Onboard a jetboat going 80 mph on the Snake River
Shay White’s dream and his mother’s caveat clashed in 2012.
The dream won.
White, of Meridian, wanted to race a jetboat in a marathon world championship staged solely in Idaho. That happened in 2012 for the first time in 20 years — and the event wasn’t due to return to the U.S. until 2016.
But Jayne’s message to her sons, Shay and his navigator, Grady, was that she wouldn’t allow them to put a race engine in their boat until they earned their college degrees.
“It was a bucket list (item),” Shay said.
So Jayne relented, the president of Eastern Oregon granted her sons athletic leave from class and they finished fourth overall (and third in their class) in the 2012 event. That was the beginning of their racing careers.
“It was a huge feat that we finished the way we did,” Grady said. “I wouldn’t ever take it back. That was a lifetime experience in that one week. That was just amazing for me.”
The World Championship Marathon Jet Boat Race returns to North Idaho later this month (May 20-29). Shay is entered again, but he’ll have to race without Grady this time. Grady will be in Alaska working on a construction project.
Grady’s friend, Andy Boyer, will navigate. Grady, 30, and Boyer shared the job at the annual race last month in Riggins, and Shay’s boat won its class easily.
“I’m pretty sure (Shay) is one of the best in the world,” said Grady, who would like to drive but knows he has a better chance to win with his younger brother in that seat. “He’s done everything he physically can to learn about it. He can read water as fast as anybody I know. He loves it. It’s a passion.”

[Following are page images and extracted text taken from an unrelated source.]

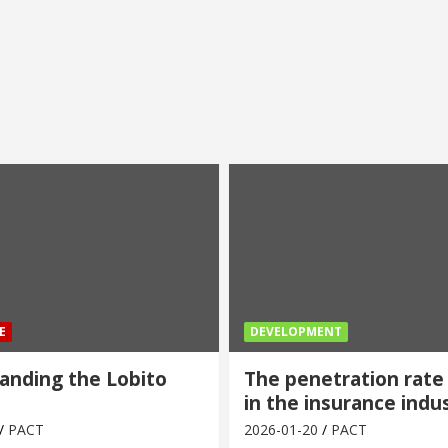
E
DEVELOPMENT
anding the Lobito
The penetration rate
in the insurance indu
PACT
2026-01-20
PACT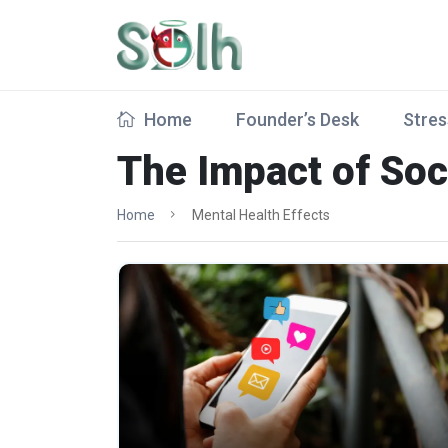
Home
Founder’s Desk
Stres
The Impact of Soc
Home
Mental Health Effects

Shay is president of the Western Whitewater Association — a group of jetboat enthusiasts that advocates for shared use of the rivers. His dad, Rick, is a longtime jetboater and boat mechanic. The family spent much of their vacation time on the Snake River when Shay and Grady were boys.
Shay built a 12-inch boat with a jet pump at 11 years old. He built a 40-inch version with a weed-whacker engine in college.
“My first word was actually ‘boat,’ ” Shay said. “It’s all I ever wanted to do.”